:: Task inputs

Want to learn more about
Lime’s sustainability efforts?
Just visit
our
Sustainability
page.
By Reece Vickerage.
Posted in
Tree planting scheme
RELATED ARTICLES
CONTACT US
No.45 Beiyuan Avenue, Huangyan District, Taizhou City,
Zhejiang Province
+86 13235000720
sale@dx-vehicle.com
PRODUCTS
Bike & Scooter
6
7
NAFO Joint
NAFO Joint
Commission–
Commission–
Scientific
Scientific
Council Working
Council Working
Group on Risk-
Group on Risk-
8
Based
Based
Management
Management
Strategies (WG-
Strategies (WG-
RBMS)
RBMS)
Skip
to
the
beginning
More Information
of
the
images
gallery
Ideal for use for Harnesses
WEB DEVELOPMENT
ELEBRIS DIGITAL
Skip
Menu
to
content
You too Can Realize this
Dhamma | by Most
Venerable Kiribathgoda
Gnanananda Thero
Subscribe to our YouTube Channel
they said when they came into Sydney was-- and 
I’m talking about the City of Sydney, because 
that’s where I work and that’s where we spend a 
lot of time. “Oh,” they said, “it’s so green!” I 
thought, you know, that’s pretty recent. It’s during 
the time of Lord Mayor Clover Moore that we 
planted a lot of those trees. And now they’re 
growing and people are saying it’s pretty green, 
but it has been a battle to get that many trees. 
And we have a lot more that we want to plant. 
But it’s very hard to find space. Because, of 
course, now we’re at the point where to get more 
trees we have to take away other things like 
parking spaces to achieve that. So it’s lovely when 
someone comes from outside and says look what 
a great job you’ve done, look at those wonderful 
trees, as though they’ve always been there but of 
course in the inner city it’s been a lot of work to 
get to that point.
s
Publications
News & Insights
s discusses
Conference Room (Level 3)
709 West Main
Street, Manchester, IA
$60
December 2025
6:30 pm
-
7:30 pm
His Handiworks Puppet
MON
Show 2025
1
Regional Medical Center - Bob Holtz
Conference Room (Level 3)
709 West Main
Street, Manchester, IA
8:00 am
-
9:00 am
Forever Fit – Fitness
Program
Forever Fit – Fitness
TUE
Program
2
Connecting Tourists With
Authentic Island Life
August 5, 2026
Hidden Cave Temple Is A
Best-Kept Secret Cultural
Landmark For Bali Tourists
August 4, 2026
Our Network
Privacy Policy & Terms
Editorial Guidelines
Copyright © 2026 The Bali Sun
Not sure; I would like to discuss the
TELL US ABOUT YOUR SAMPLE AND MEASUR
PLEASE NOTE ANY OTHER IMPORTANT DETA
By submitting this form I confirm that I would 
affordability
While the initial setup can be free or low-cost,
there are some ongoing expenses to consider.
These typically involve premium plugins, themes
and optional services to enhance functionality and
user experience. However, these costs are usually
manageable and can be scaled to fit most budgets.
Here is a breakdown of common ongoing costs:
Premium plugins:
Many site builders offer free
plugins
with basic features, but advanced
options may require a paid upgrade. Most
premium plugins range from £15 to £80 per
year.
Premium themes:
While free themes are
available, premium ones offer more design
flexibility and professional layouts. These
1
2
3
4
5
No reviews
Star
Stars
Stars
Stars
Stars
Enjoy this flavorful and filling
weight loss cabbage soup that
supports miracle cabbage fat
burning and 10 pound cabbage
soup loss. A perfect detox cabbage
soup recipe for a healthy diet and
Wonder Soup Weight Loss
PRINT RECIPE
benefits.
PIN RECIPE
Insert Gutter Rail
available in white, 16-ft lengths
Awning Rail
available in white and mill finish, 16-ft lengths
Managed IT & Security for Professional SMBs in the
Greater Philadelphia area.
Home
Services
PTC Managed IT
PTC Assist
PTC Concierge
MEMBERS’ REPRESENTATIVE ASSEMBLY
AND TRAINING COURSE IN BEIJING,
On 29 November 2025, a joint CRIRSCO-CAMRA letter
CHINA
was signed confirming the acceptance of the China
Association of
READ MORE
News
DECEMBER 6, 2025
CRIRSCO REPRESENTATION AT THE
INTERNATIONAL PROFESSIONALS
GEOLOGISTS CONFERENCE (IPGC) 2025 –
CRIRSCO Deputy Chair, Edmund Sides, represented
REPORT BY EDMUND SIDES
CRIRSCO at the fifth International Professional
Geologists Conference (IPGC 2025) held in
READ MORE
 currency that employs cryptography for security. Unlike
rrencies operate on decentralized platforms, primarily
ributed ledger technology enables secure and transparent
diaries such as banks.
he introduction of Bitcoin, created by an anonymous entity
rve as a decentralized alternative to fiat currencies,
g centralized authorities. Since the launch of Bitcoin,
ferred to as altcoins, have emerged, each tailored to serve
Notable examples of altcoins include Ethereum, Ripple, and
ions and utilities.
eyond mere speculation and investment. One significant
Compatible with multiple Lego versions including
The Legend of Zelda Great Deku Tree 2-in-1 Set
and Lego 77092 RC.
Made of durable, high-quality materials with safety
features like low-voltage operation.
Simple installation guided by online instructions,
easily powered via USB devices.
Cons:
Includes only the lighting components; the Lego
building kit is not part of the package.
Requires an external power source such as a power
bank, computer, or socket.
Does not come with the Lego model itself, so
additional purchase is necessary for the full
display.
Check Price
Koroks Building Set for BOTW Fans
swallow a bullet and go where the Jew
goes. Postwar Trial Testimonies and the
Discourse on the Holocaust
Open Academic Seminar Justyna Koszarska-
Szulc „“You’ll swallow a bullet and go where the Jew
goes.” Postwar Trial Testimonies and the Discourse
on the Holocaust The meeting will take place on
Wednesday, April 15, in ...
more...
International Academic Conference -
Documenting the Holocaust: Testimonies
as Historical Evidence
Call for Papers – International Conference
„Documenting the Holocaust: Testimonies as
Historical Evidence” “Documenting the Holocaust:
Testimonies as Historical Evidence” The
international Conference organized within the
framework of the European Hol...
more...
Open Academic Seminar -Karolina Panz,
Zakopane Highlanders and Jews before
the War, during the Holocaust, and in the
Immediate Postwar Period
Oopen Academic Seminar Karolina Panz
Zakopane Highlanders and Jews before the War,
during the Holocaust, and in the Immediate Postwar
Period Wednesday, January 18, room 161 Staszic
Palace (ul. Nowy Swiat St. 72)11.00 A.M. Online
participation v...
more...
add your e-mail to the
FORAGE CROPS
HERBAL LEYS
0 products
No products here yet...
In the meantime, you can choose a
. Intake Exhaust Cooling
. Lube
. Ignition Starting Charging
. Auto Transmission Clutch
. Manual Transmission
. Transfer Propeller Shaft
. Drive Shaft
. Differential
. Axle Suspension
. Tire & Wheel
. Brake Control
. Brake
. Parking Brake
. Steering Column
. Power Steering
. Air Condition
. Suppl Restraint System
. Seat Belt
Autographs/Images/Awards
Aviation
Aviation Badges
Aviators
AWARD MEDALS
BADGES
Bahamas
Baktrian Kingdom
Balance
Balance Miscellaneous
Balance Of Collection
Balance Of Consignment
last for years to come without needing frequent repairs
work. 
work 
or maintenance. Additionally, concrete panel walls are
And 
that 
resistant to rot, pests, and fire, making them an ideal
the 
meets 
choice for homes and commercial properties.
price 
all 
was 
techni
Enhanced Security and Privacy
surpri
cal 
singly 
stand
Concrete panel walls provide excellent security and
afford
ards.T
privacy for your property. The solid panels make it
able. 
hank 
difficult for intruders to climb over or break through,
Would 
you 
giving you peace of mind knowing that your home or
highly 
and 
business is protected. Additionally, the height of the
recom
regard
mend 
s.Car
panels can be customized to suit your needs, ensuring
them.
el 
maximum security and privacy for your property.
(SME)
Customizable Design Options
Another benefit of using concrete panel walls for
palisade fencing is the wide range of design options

::::

• _Exercise brief_
Search the entries above for "Documenting". Return every line that has it.

• _Reply to the task_
Documenting the Holocaust: Testimonies
„Documenting the Holocaust: Testimonies as
Historical Evidence” “Documenting the Holocaust:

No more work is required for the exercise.